Mesh LLM: Distributed AI Computing via Iroh

Mesh LLM: Distributed AI Computing via Iroh

Mesh LLM is a distributed computing framework that pools available GPU and memory resources across multiple machines to run large language models (LLMs). By leveraging the Iroh networking library, it allows users to run models that are too large for any single machine's VRAM by splitting the workload across a mesh of peers, exposing the entire cluster as a single OpenAI-compatible API at localhost:9337/v1.

Distributed Model Inference Architecture

Mesh LLM enables three primary methods of serving model requests to ensure flexibility and resource optimization:

  1. Local Execution: The request is processed on the local machine's GPU.
  2. Peer Routing: The request is routed to a peer in the mesh that already has the required model loaded.
  3. Pipeline Splitting (Skippy): For models too large for any single node, Mesh LLM uses a "split mode" called "Skippy." This partitions a model by layer ranges into stages (e.g., layers 0-15 on one node, 16-31 on the next). Activations flow sequentially from one stage to the next across the network.

The system supports a catalog of over 40 models, ranging from small models fitting on laptops to mixture-of-experts (MoE) giants up to 235B parameters.

Networking and Transport via Iroh

Mesh LLM utilizes Iroh to handle the complexities of peer-to-peer networking, including NAT traversal, hole-punching, and relay fallbacks. Each node is identified by a public key, and all communications occur over authenticated QUIC connections.

Protocol Specification

The system uses QUIC's ALPN negotiation to separate traffic into three distinct channels:

  • mesh-llm/1: Handles the main mesh operations, including gossip, routing, HTTP tunnels, and plugin channels.
  • mesh-llm-control/1: Manages the owner control plane for configuration synchronization and ownership attestation.
  • skippy-stage/2: A dedicated channel for latency-sensitive activation transport used in split models.

Within the mesh-llm/1 connection, bidirectional QUIC streams are demultiplexed using a leading byte to identify the stream type:

Byte Stream Type Description
0x01 GOSSIP Peer announcements (models, GPU, RTT, capabilities)
0x04 TUNNEL_HTTP Inference requests proxied to a peer
0x05 ROUTE_REQUEST Queries regarding hosted models
0x06 PEER_DOWN Dead-peer notifications
0x07 PEER_LEAVING Graceful shutdown
0x08 PLUGIN_CHANNEL Plugin RPC
0x0e DIRECT_PATH_REQUEST Direct address sharing for NAT traversal

Deployment and Accessibility

Mesh LLM is distributed as lightweight software (approximately 18 MB) that can be configured for either public mesh participation or private deployments.
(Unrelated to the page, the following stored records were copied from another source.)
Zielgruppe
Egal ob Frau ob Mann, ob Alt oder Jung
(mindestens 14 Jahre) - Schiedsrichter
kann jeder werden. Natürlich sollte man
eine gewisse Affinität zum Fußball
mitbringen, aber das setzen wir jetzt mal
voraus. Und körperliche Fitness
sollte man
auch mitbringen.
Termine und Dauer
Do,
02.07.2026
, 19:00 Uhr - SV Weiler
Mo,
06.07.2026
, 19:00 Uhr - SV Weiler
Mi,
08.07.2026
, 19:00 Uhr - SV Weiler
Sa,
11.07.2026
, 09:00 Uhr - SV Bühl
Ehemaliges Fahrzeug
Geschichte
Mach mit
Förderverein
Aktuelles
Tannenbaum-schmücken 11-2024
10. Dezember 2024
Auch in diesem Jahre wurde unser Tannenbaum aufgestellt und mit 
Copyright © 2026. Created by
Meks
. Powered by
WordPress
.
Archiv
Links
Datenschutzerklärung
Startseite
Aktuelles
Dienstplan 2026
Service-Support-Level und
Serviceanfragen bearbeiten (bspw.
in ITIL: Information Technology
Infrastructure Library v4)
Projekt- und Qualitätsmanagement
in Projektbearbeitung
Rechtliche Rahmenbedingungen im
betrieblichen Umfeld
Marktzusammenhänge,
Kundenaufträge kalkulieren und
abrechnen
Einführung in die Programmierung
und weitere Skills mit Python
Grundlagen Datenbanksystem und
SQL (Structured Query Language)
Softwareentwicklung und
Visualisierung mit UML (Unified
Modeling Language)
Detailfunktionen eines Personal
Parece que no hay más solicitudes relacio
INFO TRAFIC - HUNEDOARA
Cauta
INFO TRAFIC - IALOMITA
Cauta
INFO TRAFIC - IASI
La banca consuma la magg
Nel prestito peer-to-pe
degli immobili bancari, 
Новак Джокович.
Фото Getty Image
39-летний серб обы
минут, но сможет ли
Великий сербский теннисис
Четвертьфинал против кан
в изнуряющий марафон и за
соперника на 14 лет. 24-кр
To ensure global connectivity, the project maintains two Iroh relays in different regions to provide fallback paths for nodes that cannot establish direct connections.

Future developments include a mobile application built on Iroh's Swift SDK and integration with ACP (the emerging agent standard) to allow more diverse clients to join the mesh.

Community Insights and Performance

Community discussions highlight both the ease of deployment and the inherent challenges of distributed inference over consumer networks.

Setup and Usability

Users have reported a seamless onboarding experience, noting that the mesh-llm --auto command simplifies the process of joining a swarm, downloading models from peers, and serving content.

Performance Trade-offs

While network latency is a primary concern for distributed LLMs, some performance data exists for larger models. For example, the Qwen 235B MoE model has been proven to run at 16 tokens per second across two nodes. However, some users remain skeptical about the viability of interactive use over standard consumer internet connections compared to local VRAM or system RAM.

Security and Privacy

Concerns have been raised regarding data privacy in a distributed mesh, specifically whether the host node processing a request can see the user's data. While Iroh provides secure transport, the data processed by the node is accessible to the host of that node.